DATA EXCERPTS START

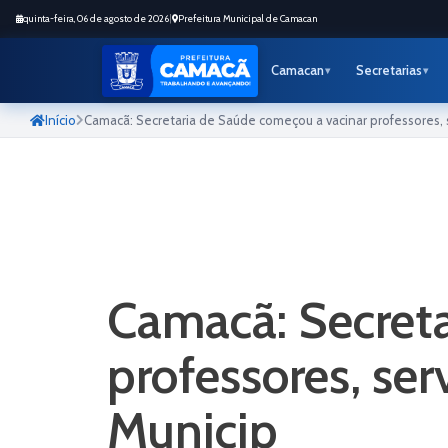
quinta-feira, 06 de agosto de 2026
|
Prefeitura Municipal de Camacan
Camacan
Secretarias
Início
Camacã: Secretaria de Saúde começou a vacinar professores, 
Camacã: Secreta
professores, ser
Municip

DATA EXCERPTS END

### WORK ORDER
Work through the records line by line and tally those holding "professores". Reply with the number alone.

### COMPLETED TASK
2